The present crisis is further damaging democracy in Paraguay. It had already been dealt a major blow, following the impeachment of the leftist former President Fernando Lugo in 2012. He had ridden a wave of leftist popularity in South America, which propelled him into the Presidency in 2008.
President Lugo was removed from office in a rapid trial. He came to power on a pledge to help the poor and was looked upon favorably with this constituency.
Subsequently his supporters were amassed in the streets, following his ouster. Riot police had been called up and were turning back supporters, with tear gas and water cannons. Further disturbances were only averted, when Lugo gave a televised address, saying he would comply with the Senate decision.
The former President had been impeached after four years on five charges of malfeasance in office. This included a supposed role in an encounter between landless farmers and the police. The deadly confrontation would lead to 17 deaths.
The five hour impeachment trial came just came just one day after the lower legislature voted to impeach him. 39 senators voted to dismiss him,while four Senators voted against the measure, leaving just two, who were absent from the proceedings.
His removal from office, created an outcry among the leftist leaders of Ecuador and Venezuela. President Correa of Ecuador refused to recognize the new government and Venezuelan President Hugo Chavez at the time, called the new government illegal and illegitimate.
The former President was not in attendance, during the chaotic congressional situation on Tuesday of this week. Most of his supporters in the Senate however, still voted for the changes. Mr. Lugo is gambling on a constitutional amendment that may well work in his favor.
According to recent polls, the former bishop would have the support of more than half the electorate if he was able to run again in 2018.

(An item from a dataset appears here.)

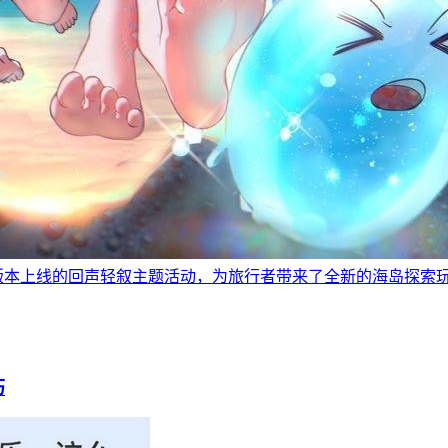
8版本上线的回声轻叙主题活动，为旅行者带来了全新的海岛探索
巧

He remains popular as a champion of the poor and underprivileged. This is important in a nation where many have lost faith in a justice system, that seems indifferent to their plight.
For example, Codehupy an umbrella organization of human rights groups, has documented the killings of more than 120 small scale farmers known as campesinos, since the end of the dictatorship in 1989. Of course, none of these have been officially investigated by the government.

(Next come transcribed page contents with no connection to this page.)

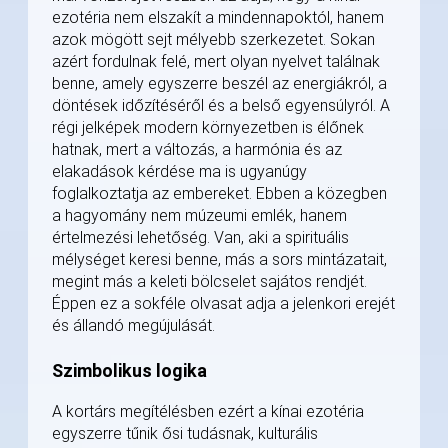
ezotéria nem elszakít a mindennapoktól, hanem
azok mögött sejt mélyebb szerkezetet. Sokan
azért fordulnak felé, mert olyan nyelvet találnak
benne, amely egyszerre beszél az energiákról, a
döntések időzítéséről és a belső egyensúlyról. A
régi jelképek modern környezetben is élőnek
hatnak, mert a változás, a harmónia és az
elakadások kérdése ma is ugyanúgy
foglalkoztatja az embereket. Ebben a közegben
a hagyomány nem múzeumi emlék, hanem
értelmezési lehetőség. Van, aki a spirituális
mélységet keresi benne, más a sors mintázatait,
megint más a keleti bölcselet sajátos rendjét.
Éppen ez a sokféle olvasat adja a jelenkori erejét
és állandó megújulását.
Szimbolikus logika
A kortárs megítélésben ezért a kínai ezotéria
egyszerre tűnik ősi tudásnak, kulturális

In a country where the survival of many families is still dependent on subsistence farming, tensions over land ownership, have intensified since the inauguration of President Cartes. A total of 17.1% of the total GDP still originates from agriculture.

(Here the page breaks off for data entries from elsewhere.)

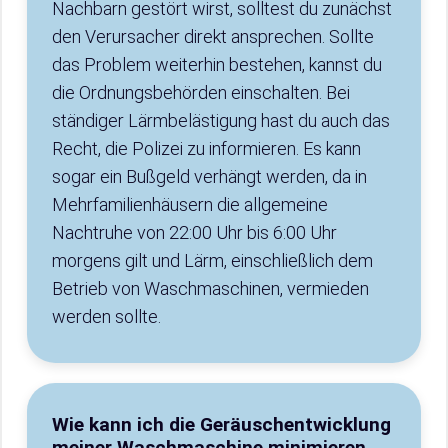
Nachbarn gestört wirst, solltest du zunächst
den Verursacher direkt ansprechen. Sollte
das Problem weiterhin bestehen, kannst du
die Ordnungsbehörden einschalten. Bei
ständiger Lärmbelästigung hast du auch das
Recht, die Polizei zu informieren. Es kann
sogar ein Bußgeld verhängt werden, da in
Mehrfamilienhäusern die allgemeine
Nachtruhe von 22:00 Uhr bis 6:00 Uhr
morgens gilt und Lärm, einschließlich dem
Betrieb von Waschmaschinen, vermieden
werden sollte.
Wie kann ich die Geräuschentwicklung
meiner Waschmaschine minimieren,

The other sectors of GDP are comprised of 27.3% for industry and 55.6% for services.
Paraguay still remains divided over whether to allow former presidents to run for reelection. Time is running out, to decide who will be permitted to declare their candidacy for the elections of 2018. The two former presidents Fernando Lugo and Nicanor Duarte Frutos and President Cartes are all ineligible, unless the electoral law is changed.
Opponents to the change in the electoral system, include likely 2018 presidential candidates themselves. They are Mario Ferreiro the mayor of Asuncion, Efrain Alegre, leader of the Liberal Party and Colorado Senator, Mario Abdo Benitez.
One of the first obstacles to a constitutional amendment, is the debate over whether a current president must resign, in order to be eligible for re-election. This is followed by when a resignation needs to take place, in advance of the election date.
Supporters of President Cartes wanted him to be able to run, while still in office. This is customary in many other nations, including in Latin America.
Advocates for former President Lugo, insist that President Cartes must step down from office first. They are fully aware, that Cartes would be able to use state resources to help his candidacy.
In addition, it was well known that Cartes was the principal behind the scenes person, who brought about the downfall of former President Lugo.
Colorado Party officials finally acquiesced, that President Cartes will resign the presidency, six months prior to the April 22, 2018 election.
A near term resolution will become necessary soon, if President Cartes is to qualify for an election little more than a year away.